<<<<
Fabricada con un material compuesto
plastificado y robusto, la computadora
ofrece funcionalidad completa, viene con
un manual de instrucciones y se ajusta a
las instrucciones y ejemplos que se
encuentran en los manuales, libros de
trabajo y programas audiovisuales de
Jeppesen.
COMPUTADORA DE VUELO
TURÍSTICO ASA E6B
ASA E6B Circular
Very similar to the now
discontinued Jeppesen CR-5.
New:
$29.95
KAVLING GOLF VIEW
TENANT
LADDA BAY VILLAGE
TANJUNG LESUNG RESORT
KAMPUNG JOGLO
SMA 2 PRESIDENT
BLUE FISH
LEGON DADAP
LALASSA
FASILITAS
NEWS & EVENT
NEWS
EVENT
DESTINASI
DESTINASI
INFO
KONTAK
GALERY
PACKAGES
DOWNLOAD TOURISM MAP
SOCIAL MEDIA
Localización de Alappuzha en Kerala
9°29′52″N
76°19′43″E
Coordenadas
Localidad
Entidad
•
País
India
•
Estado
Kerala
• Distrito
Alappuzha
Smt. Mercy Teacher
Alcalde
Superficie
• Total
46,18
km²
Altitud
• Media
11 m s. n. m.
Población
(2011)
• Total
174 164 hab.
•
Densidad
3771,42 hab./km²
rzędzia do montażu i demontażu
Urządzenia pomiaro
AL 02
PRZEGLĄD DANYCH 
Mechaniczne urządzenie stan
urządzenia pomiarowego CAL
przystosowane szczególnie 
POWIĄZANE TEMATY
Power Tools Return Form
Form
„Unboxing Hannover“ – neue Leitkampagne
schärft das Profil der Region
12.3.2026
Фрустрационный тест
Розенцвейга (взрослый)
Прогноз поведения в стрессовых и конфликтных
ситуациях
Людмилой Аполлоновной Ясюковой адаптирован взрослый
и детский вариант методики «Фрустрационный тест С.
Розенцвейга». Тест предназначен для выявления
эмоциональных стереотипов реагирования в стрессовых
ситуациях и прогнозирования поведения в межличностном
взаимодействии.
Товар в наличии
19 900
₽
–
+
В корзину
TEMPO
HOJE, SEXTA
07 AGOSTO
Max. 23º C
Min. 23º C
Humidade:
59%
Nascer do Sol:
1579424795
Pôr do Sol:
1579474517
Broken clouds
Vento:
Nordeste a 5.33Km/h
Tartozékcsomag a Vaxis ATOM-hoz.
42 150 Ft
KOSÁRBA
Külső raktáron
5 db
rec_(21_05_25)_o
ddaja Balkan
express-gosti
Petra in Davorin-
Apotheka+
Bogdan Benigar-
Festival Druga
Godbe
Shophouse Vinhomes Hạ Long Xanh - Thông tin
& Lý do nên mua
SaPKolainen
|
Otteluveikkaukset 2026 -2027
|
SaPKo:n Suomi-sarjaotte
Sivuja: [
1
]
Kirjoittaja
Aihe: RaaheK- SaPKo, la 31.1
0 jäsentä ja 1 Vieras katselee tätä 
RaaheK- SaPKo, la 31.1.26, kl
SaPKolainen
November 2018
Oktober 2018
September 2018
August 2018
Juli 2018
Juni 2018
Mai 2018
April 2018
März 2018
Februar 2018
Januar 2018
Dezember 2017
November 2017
>>>>
<<<<
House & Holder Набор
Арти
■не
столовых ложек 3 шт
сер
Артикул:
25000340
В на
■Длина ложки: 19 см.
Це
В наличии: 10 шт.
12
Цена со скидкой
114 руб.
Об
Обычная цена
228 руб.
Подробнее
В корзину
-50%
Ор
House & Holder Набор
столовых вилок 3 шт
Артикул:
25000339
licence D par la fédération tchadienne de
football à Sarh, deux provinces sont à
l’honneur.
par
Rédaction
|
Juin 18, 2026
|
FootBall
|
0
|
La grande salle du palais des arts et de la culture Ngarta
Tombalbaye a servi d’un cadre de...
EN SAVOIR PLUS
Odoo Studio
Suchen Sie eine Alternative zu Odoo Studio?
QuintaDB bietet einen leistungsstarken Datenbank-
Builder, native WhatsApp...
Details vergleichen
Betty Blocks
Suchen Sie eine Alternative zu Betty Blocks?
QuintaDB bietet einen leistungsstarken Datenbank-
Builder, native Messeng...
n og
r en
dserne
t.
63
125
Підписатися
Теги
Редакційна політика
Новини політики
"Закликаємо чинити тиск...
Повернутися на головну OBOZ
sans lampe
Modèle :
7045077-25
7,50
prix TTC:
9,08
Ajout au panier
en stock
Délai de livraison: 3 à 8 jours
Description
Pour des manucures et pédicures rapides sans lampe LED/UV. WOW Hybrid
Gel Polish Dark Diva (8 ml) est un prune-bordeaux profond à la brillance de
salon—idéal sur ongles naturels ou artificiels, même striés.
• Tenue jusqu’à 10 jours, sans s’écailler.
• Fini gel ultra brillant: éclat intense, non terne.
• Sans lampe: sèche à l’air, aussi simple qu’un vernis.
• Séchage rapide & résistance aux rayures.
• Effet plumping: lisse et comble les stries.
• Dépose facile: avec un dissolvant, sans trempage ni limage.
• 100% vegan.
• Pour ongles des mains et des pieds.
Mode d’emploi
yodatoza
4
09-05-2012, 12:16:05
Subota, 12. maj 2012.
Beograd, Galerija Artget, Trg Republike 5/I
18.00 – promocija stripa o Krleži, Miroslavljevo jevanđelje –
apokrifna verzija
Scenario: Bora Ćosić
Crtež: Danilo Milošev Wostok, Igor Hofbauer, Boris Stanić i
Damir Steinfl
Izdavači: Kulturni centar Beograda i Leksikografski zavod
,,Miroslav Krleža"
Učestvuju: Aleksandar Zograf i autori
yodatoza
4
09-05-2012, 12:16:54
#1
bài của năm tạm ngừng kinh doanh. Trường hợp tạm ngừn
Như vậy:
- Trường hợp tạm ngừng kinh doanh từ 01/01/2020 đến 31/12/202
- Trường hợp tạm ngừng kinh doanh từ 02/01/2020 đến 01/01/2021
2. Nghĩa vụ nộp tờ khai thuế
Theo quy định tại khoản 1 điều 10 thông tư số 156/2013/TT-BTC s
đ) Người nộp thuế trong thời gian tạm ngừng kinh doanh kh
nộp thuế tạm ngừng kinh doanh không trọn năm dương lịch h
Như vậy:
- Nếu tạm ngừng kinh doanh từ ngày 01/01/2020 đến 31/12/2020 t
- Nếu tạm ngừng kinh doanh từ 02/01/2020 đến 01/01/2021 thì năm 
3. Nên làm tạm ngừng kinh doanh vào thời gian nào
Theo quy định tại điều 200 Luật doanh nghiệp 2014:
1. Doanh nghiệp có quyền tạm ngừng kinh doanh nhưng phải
>>>>
- Problem to solve
Reproduce, character for character, only the lines of the preceding data that start at the line with "Редакційна політика" and end at the line with "đ) Người nộp", both included.

- Solution
Редакційна політика
Новини політики
"Закликаємо чинити тиск...
Повернутися на головну OBOZ
sans lampe
Modèle :
7045077-25
7,50
prix TTC:
9,08
Ajout au panier
en stock
Délai de livraison: 3 à 8 jours
Description
Pour des manucures et pédicures rapides sans lampe LED/UV. WOW Hybrid
Gel Polish Dark Diva (8 ml) est un prune-bordeaux profond à la brillance de
salon—idéal sur ongles naturels ou artificiels, même striés.
• Tenue jusqu’à 10 jours, sans s’écailler.
• Fini gel ultra brillant: éclat intense, non terne.
• Sans lampe: sèche à l’air, aussi simple qu’un vernis.
• Séchage rapide & résistance aux rayures.
• Effet plumping: lisse et comble les stries.
• Dépose facile: avec un dissolvant, sans trempage ni limage.
• 100% vegan.
• Pour ongles des mains et des pieds.
Mode d’emploi
yodatoza
4
09-05-2012, 12:16:05
Subota, 12. maj 2012.
Beograd, Galerija Artget, Trg Republike 5/I
18.00 – promocija stripa o Krleži, Miroslavljevo jevanđelje –
apokrifna verzija
Scenario: Bora Ćosić
Crtež: Danilo Milošev Wostok, Igor Hofbauer, Boris Stanić i
Damir Steinfl
Izdavači: Kulturni centar Beograda i Leksikografski zavod
,,Miroslav Krleža"
Učestvuju: Aleksandar Zograf i autori
yodatoza
4
09-05-2012, 12:16:54
#1
bài của năm tạm ngừng kinh doanh. Trường hợp tạm ngừn
Như vậy:
- Trường hợp tạm ngừng kinh doanh từ 01/01/2020 đến 31/12/202
- Trường hợp tạm ngừng kinh doanh từ 02/01/2020 đến 01/01/2021
2. Nghĩa vụ nộp tờ khai thuế
Theo quy định tại khoản 1 điều 10 thông tư số 156/2013/TT-BTC s
đ) Người nộp thuế trong thời gian tạm ngừng kinh doanh kh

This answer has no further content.